Finora Heinz Hermann Thiele aveva minacciato di bloccare il piano di salvataggio. In particolare, temeva che il governo si sarebbe opposto a tagli netti della forza lavoro, che riteneva necessari per far ripartire l'azienda e far risalire il prezzo delle azioni in borsa.

Tagli sul personale

Lufthansa e il sindacato tedesco dell'equipaggio di cabina hanno dichiarato di aver raggiunto un accordo che comporterebbe risparmi da 500 milioni di euro per la compagnia aerea, colpita dalla crisi coronavirus.

L'accordo include congelamenti salariali, riduzione delle ore di volo, pacchetti di prepensionamento e congedi non retribuiti per gli assistenti di volo della Lufthansa.

"Vogliamo evitare licenziamenti forzati", ha dichiarato Michael Niggemann, capo delle risorse umane di Lufthansa, aggiungendo che l'accordo "ha inviato un segnale importante" alla vigilia del voto degli azionisti su un piano di salvataggio da nove miliardi di euro per la compagnia aerea.

Ryanair farà ricorso

Il 98% dei detentori di azioni del no 1 europeo del trasporto aereo durante un'assemblea generale ha dato il via libera al piano di salvataggio. Ryanair, nel frattempo, aveva già annunciato che farà ricorso, in quanto ritiene la misure anticoncorrenziale.

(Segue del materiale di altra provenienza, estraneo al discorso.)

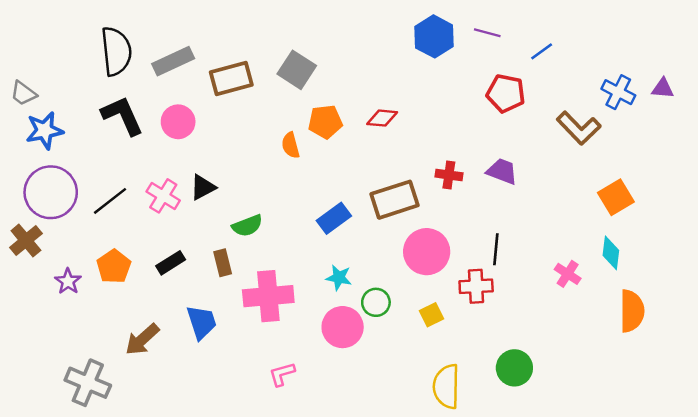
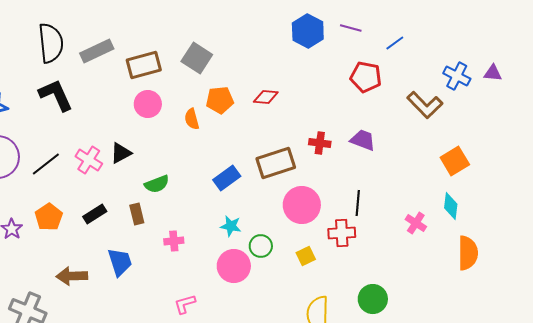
pink circle: (178, 122) -> (148, 104), moved
pink cross: (268, 296) -> (174, 241), size x0.5
brown arrow: (142, 339) -> (72, 276), turned 40

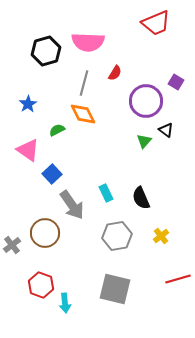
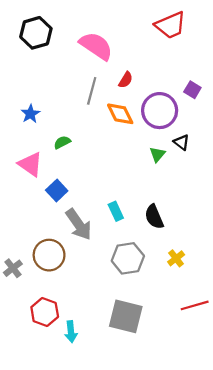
pink semicircle: (88, 42) -> (96, 46), turned -148
black hexagon: (46, 51) -> (36, 33), moved
orange diamond: (83, 114) -> (120, 114), moved

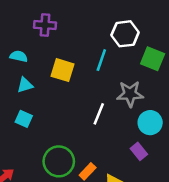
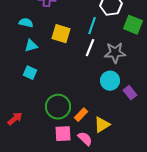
white line: (99, 114) -> (90, 48), moved
cyan circle: (150, 123) -> (110, 81), moved
purple rectangle: (139, 151) -> (130, 93), moved

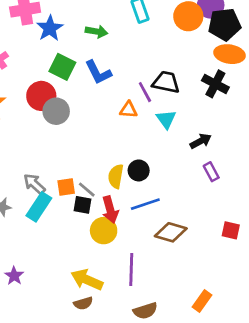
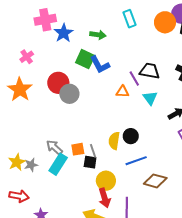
green square: (62, 67) -> (85, 59), moved
gray line: (87, 190) -> (93, 151), turned 32
red arrow: (110, 210) -> (105, 198), moved

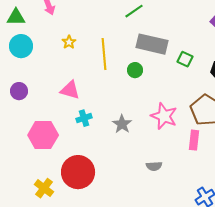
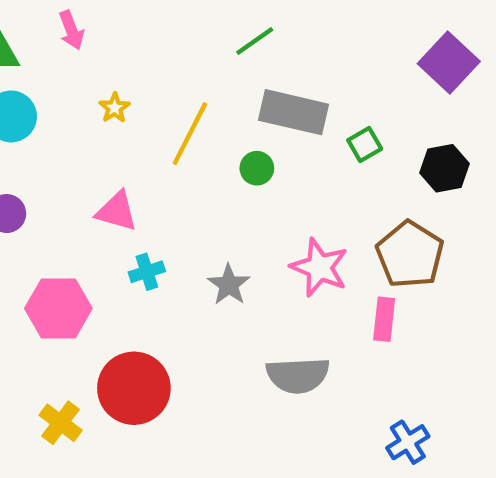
yellow line: (104, 54) -> (190, 134), turned 32
green square: (185, 59) -> (365, 145), turned 35
gray semicircle: (154, 166) -> (298, 375), size x1.8

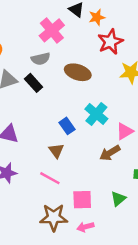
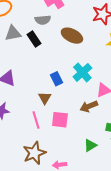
pink line: (50, 178) -> (36, 120), turned 36
pink square: (82, 200) -> (60, 120), moved
brown star: (54, 217) -> (34, 153), turned -30

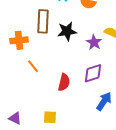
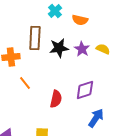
purple star: (94, 42) -> (82, 49), moved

Altri dettagli nel servizio del telegiornale:

"Finora abbiamo fatto appello contro tutte le decisioni della Commissione che approvano gli aiuti dei governi alle compagnie aeree e lo stesso vale per il via libera di oggi a Lufthansa", ha detto il direttore legale di Ryanair, Juliusz Komorek, in videoconferenza con i giornalisti.

Ryanair accusa inoltre Lufthansa di fare cartello in Italia e ha fatto ricorso alla Commissione europea affinché apra un'inchiesta sulla vicenda. Komorek, secondo quanto riferisce Bloomberg, ha detto che Lufthansa con le sue controllate Austrian Airlines e Air Dolomiti, insieme ad altre tre compagnie, "potrebbe aver avviato delle trattative per fissare livelli minimi di prezzo" sui servizi in Italia.

La Commissione europea ha confermato di avere ricevuto il reclamo da parte di Ryanair a proposito di un presunto cartello che riguarderebbe sei compagnie aeree, tra cui Alitalia e due controllate di Lufthansa, Austrian Airlines e Air Dolomiti. "Al momento non possiamo aggiungere altro", ha detto il portavoce dell'esecutivo Eric Mamer.